Week 4 into GSoC 2024: Weight transfer experiments, hardships, and results!#
What I did this week#
Well, this week was really intense. I spent most of the time trying to transfer the weights from the pre-trained PyTorch model of the TractoInferno dataset to the Keras model. I must say that thanks to the reduced size of the AutoEncoder, it was feasible to do it layer by layer without going crazy.
PyTorch uses a channels first convention, whereas TensorFlow uses channels last, what means that all the weights in the convolutional layers had to be transposed.

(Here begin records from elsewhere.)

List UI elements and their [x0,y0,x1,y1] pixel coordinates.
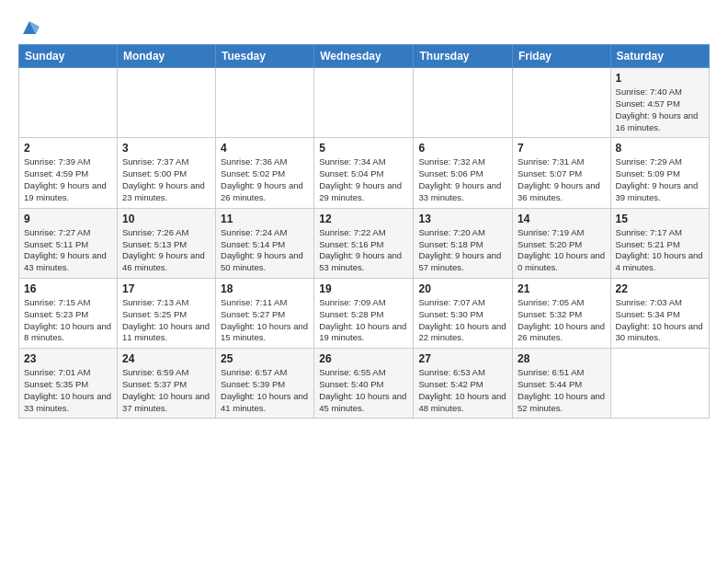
day-number: 11 [221,213,309,225]
calendar-cell: 5Sunrise: 7:34 AM Sunset: 5:04 PM Daylig… [314,138,414,208]
logo [18,15,40,35]
calendar-cell [610,349,709,419]
calendar-cell: 14Sunrise: 7:19 AM Sunset: 5:20 PM Dayli… [513,208,611,278]
day-number: 4 [221,142,309,155]
day-info: Sunrise: 7:09 AM Sunset: 5:28 PM Dayligh… [319,297,408,344]
day-info: Sunrise: 7:22 AM Sunset: 5:16 PM Dayligh… [319,227,408,274]
calendar-cell [216,68,314,138]
day-info: Sunrise: 7:11 AM Sunset: 5:27 PM Dayligh… [221,297,309,344]
day-number: 15 [616,213,704,225]
day-info: Sunrise: 6:55 AM Sunset: 5:40 PM Dayligh… [319,367,408,414]
calendar-cell [117,68,215,138]
day-number: 16 [24,282,112,295]
calendar-cell [414,68,513,138]
calendar-cell: 10Sunrise: 7:26 AM Sunset: 5:13 PM Dayli… [117,208,215,278]
calendar-cell: 23Sunrise: 7:01 AM Sunset: 5:35 PM Dayli… [19,349,118,419]
logo-blue-text [18,14,40,37]
calendar-cell: 20Sunrise: 7:07 AM Sunset: 5:30 PM Dayli… [414,278,513,348]
day-number: 6 [418,142,507,155]
day-number: 20 [418,282,507,295]
day-info: Sunrise: 7:36 AM Sunset: 5:02 PM Dayligh… [221,156,309,203]
header [18,15,710,35]
weekday-header-wednesday: Wednesday [314,45,414,68]
day-number: 12 [319,213,408,225]
day-number: 18 [221,282,309,295]
day-info: Sunrise: 7:17 AM Sunset: 5:21 PM Dayligh… [616,227,704,274]
week-row-3: 9Sunrise: 7:27 AM Sunset: 5:11 PM Daylig… [19,208,710,278]
calendar-cell: 9Sunrise: 7:27 AM Sunset: 5:11 PM Daylig… [19,208,118,278]
calendar-cell: 3Sunrise: 7:37 AM Sunset: 5:00 PM Daylig… [117,138,215,208]
day-number: 5 [319,142,408,155]
calendar-cell: 26Sunrise: 6:55 AM Sunset: 5:40 PM Dayli… [314,349,414,419]
day-number: 7 [518,142,606,155]
day-info: Sunrise: 7:29 AM Sunset: 5:09 PM Dayligh… [616,156,704,203]
calendar-cell: 19Sunrise: 7:09 AM Sunset: 5:28 PM Dayli… [314,278,414,348]
day-info: Sunrise: 7:07 AM Sunset: 5:30 PM Dayligh… [418,297,507,344]
day-number: 8 [616,142,704,155]
calendar-cell: 18Sunrise: 7:11 AM Sunset: 5:27 PM Dayli… [216,278,314,348]
calendar-cell: 1Sunrise: 7:40 AM Sunset: 4:57 PM Daylig… [610,68,709,138]
day-number: 24 [122,352,210,365]
day-info: Sunrise: 7:24 AM Sunset: 5:14 PM Dayligh… [221,227,309,274]
day-number: 26 [319,352,408,365]
day-number: 13 [418,213,507,225]
day-info: Sunrise: 7:13 AM Sunset: 5:25 PM Dayligh… [122,297,210,344]
day-number: 23 [24,352,112,365]
day-number: 22 [616,282,704,295]
week-row-4: 16Sunrise: 7:15 AM Sunset: 5:23 PM Dayli… [19,278,710,348]
day-info: Sunrise: 6:57 AM Sunset: 5:39 PM Dayligh… [221,367,309,414]
page: SundayMondayTuesdayWednesdayThursdayFrid… [0,0,728,433]
calendar-cell [513,68,611,138]
day-number: 28 [518,352,606,365]
week-row-1: 1Sunrise: 7:40 AM Sunset: 4:57 PM Daylig… [19,68,710,138]
day-info: Sunrise: 6:53 AM Sunset: 5:42 PM Dayligh… [418,367,507,414]
week-row-2: 2Sunrise: 7:39 AM Sunset: 4:59 PM Daylig… [19,138,710,208]
calendar-cell: 6Sunrise: 7:32 AM Sunset: 5:06 PM Daylig… [414,138,513,208]
calendar-cell: 13Sunrise: 7:20 AM Sunset: 5:18 PM Dayli… [414,208,513,278]
day-info: Sunrise: 6:59 AM Sunset: 5:37 PM Dayligh… [122,367,210,414]
weekday-header-tuesday: Tuesday [216,45,314,68]
logo-icon [19,17,40,36]
calendar-cell: 7Sunrise: 7:31 AM Sunset: 5:07 PM Daylig… [513,138,611,208]
day-info: Sunrise: 7:26 AM Sunset: 5:13 PM Dayligh… [122,227,210,274]
day-number: 27 [418,352,507,365]
day-info: Sunrise: 7:37 AM Sunset: 5:00 PM Dayligh… [122,156,210,203]
day-info: Sunrise: 7:39 AM Sunset: 4:59 PM Dayligh… [24,156,112,203]
calendar-cell: 22Sunrise: 7:03 AM Sunset: 5:34 PM Dayli… [610,278,709,348]
calendar-cell: 24Sunrise: 6:59 AM Sunset: 5:37 PM Dayli… [117,349,215,419]
day-number: 10 [122,213,210,225]
day-number: 9 [24,213,112,225]
weekday-header-sunday: Sunday [19,45,118,68]
calendar-cell: 12Sunrise: 7:22 AM Sunset: 5:16 PM Dayli… [314,208,414,278]
day-number: 14 [518,213,606,225]
calendar-table: SundayMondayTuesdayWednesdayThursdayFrid… [18,44,710,419]
day-info: Sunrise: 7:19 AM Sunset: 5:20 PM Dayligh… [518,227,606,274]
day-number: 21 [518,282,606,295]
day-number: 19 [319,282,408,295]
calendar-cell: 27Sunrise: 6:53 AM Sunset: 5:42 PM Dayli… [414,349,513,419]
day-number: 25 [221,352,309,365]
calendar-cell: 17Sunrise: 7:13 AM Sunset: 5:25 PM Dayli… [117,278,215,348]
calendar-cell: 2Sunrise: 7:39 AM Sunset: 4:59 PM Daylig… [19,138,118,208]
calendar-cell: 4Sunrise: 7:36 AM Sunset: 5:02 PM Daylig… [216,138,314,208]
calendar-cell: 8Sunrise: 7:29 AM Sunset: 5:09 PM Daylig… [610,138,709,208]
day-number: 17 [122,282,210,295]
day-info: Sunrise: 7:27 AM Sunset: 5:11 PM Dayligh… [24,227,112,274]
day-info: Sunrise: 7:34 AM Sunset: 5:04 PM Dayligh… [319,156,408,203]
day-info: Sunrise: 7:20 AM Sunset: 5:18 PM Dayligh… [418,227,507,274]
day-info: Sunrise: 7:31 AM Sunset: 5:07 PM Dayligh… [518,156,606,203]
calendar-cell [314,68,414,138]
day-number: 3 [122,142,210,155]
week-row-5: 23Sunrise: 7:01 AM Sunset: 5:35 PM Dayli… [19,349,710,419]
calendar-cell: 11Sunrise: 7:24 AM Sunset: 5:14 PM Dayli… [216,208,314,278]
day-info: Sunrise: 7:40 AM Sunset: 4:57 PM Dayligh… [616,86,704,133]
day-info: Sunrise: 7:32 AM Sunset: 5:06 PM Dayligh… [418,156,507,203]
weekday-header-monday: Monday [117,45,215,68]
day-info: Sunrise: 6:51 AM Sunset: 5:44 PM Dayligh… [518,367,606,414]
calendar-cell: 25Sunrise: 6:57 AM Sunset: 5:39 PM Dayli… [216,349,314,419]
day-info: Sunrise: 7:01 AM Sunset: 5:35 PM Dayligh… [24,367,112,414]
day-info: Sunrise: 7:15 AM Sunset: 5:23 PM Dayligh… [24,297,112,344]
weekday-header-row: SundayMondayTuesdayWednesdayThursdayFrid… [19,45,710,68]
calendar-cell: 16Sunrise: 7:15 AM Sunset: 5:23 PM Dayli… [19,278,118,348]
weekday-header-saturday: Saturday [610,45,709,68]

This was the easiest part, as it was just a matter of using np.transpose
.
After addressing the convolutional layers, I set a common input for both networks, and I compared their outputs. As expected, they were not the same, and they were not even close enough.
Thus, matching the behavior of the PyTorch model with the Keras implementation became my objective. To achieve so, I run a common input through all the layers of both models sequentially, and systematically compared the outputs of each layer.
In the Encoder block, I found all the outputs to be within a reasonable range of each other (MAE = 1e-6), except for the last two operations, which flatten the output of the 1D convolutional layers and then feed it to a fully connected layer.
This was partially good news, because most of the Encoder was behaving as desired, but, the most challenging part was adapting the flattening and reshaping operations happening in the Encoder and the Decoder, respectively.
As the Keras 1D convolutional output dimensions do not follow the same ordering as in PyTorch, ([n, m, channels] vs [n, channels, m]), the flattening behavior of the models was different (the elements followed a different sorting when being concatenated into a 1D array), and thus, the fully connected layer of the Encoder (named fc1
) was receiving different inputs.
To solve this, I first reshaped the output of the Keras 1D convolutional layer to match the PyTorch channels first convention, and then applied the flattening.
This effectively resulted in a within-reasonable-error (MAE = 1e-6) output of the Encoder block. Problem solved! The Decoder block was a bit more challenging, because the PyTorch implementation was using linear interpolation in its torch.nn.Upsample
layers.
For this, I had to implement a custom layer in Keras that would perform the same operation, as linear interpolation is unavailable in the tf.keras.layers.UpSampling1D
layers. I made this workaround using the tf.image.resize
function, tricking the function into taking a modified 1D tensor to be a pseudo 2D tensor.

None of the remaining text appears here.